Records shown section start
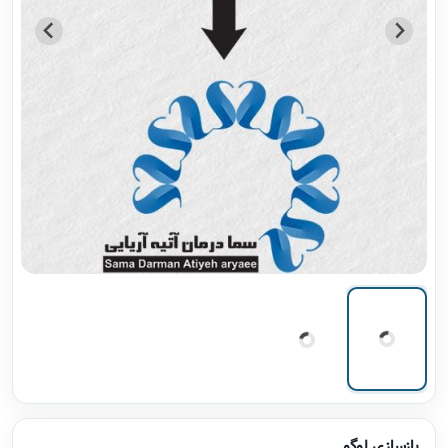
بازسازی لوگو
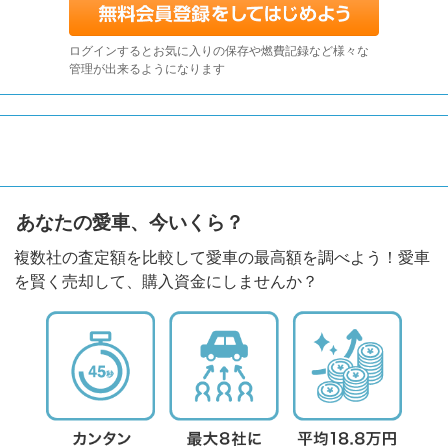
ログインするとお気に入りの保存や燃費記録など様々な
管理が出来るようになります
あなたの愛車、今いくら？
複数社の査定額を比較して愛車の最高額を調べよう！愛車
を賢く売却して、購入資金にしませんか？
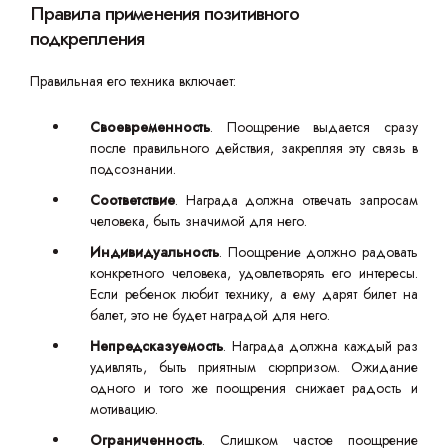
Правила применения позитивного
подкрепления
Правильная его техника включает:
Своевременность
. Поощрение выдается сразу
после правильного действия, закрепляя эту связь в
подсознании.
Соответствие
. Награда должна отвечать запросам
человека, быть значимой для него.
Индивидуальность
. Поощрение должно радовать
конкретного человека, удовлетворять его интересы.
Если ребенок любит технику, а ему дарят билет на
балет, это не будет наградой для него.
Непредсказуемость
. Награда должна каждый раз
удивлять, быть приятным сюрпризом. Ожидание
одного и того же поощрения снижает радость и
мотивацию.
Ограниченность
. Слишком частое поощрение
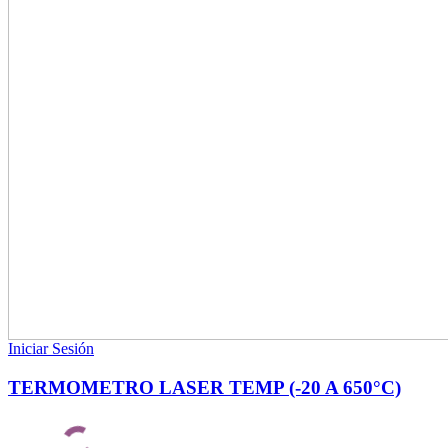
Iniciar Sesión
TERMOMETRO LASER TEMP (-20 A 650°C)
Records shown section end
Records shown section start
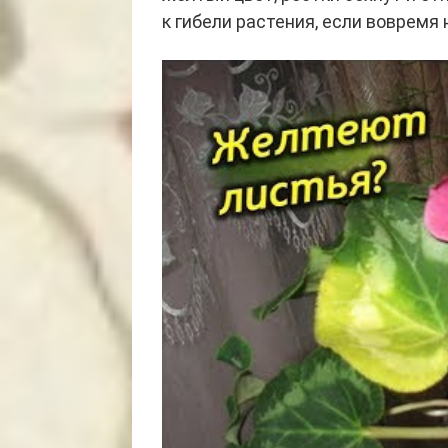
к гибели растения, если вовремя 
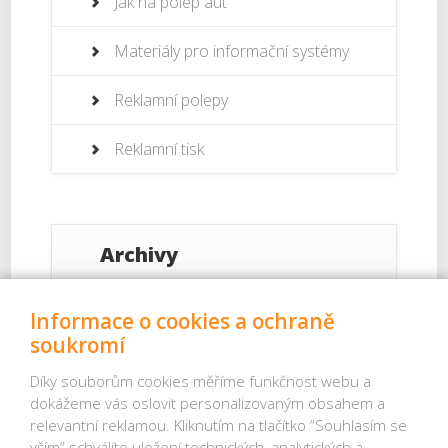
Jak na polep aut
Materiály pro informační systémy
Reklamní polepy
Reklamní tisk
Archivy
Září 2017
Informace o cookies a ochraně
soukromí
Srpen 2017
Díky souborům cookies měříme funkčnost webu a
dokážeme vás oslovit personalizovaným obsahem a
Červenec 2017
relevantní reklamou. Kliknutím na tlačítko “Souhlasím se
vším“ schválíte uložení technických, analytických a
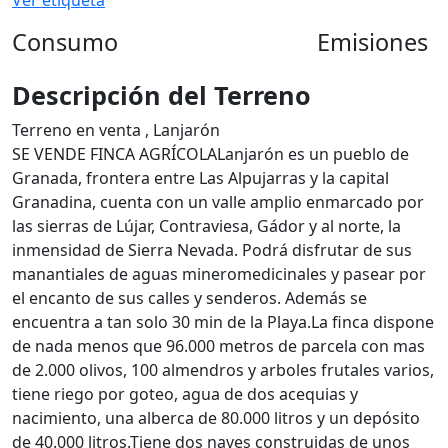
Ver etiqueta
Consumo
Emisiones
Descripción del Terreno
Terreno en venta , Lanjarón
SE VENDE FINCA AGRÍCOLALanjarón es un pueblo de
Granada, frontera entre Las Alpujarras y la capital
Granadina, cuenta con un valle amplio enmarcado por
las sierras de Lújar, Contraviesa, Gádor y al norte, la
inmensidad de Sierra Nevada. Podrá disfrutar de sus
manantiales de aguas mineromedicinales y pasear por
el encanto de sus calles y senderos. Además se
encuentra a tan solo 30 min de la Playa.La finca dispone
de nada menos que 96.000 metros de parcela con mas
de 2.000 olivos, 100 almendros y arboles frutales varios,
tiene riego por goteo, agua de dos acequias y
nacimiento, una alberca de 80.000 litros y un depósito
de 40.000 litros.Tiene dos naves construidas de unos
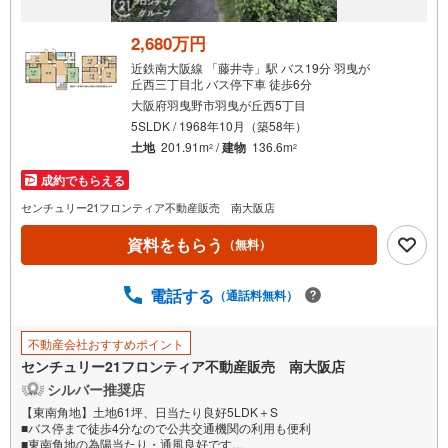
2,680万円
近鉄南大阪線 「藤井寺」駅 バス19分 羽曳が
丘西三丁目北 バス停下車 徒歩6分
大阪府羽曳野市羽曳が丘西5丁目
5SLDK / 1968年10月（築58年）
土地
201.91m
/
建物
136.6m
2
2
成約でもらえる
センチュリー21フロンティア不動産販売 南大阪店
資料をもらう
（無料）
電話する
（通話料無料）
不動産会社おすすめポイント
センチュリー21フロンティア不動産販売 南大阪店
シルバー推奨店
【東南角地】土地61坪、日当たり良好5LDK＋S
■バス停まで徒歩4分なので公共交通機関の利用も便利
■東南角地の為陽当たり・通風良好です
Records shown section end
# Required work:
Of the lines above, copy only those from the one holding "بازسازی لوگو" to the one holding "TERMOMETRO LASER TEMP (-20 A 650°C)", both included, and exclude every image.

# Written reply:
بازسازی لوگو
ログインするとお気に入りの保存や燃費記録など様々な
管理が出来るようになります
あなたの愛車、今いくら？
複数社の査定額を比較して愛車の最高額を調べよう！愛車
を賢く売却して、購入資金にしませんか？
Правила применения позитивного
подкрепления
Правильная его техника включает:
Своевременность
. Поощрение выдается сразу
после правильного действия, закрепляя эту связь в
подсознании.
Соответствие
. Награда должна отвечать запросам
человека, быть значимой для него.
Индивидуальность
. Поощрение должно радовать
конкретного человека, удовлетворять его интересы.
Если ребенок любит технику, а ему дарят билет на
балет, это не будет наградой для него.
Непредсказуемость
. Награда должна каждый раз
удивлять, быть приятным сюрпризом. Ожидание
одного и того же поощрения снижает радость и
мотивацию.
Ограниченность
. Слишком частое поощрение
Iniciar Sesión
TERMOMETRO LASER TEMP (-20 A 650°C)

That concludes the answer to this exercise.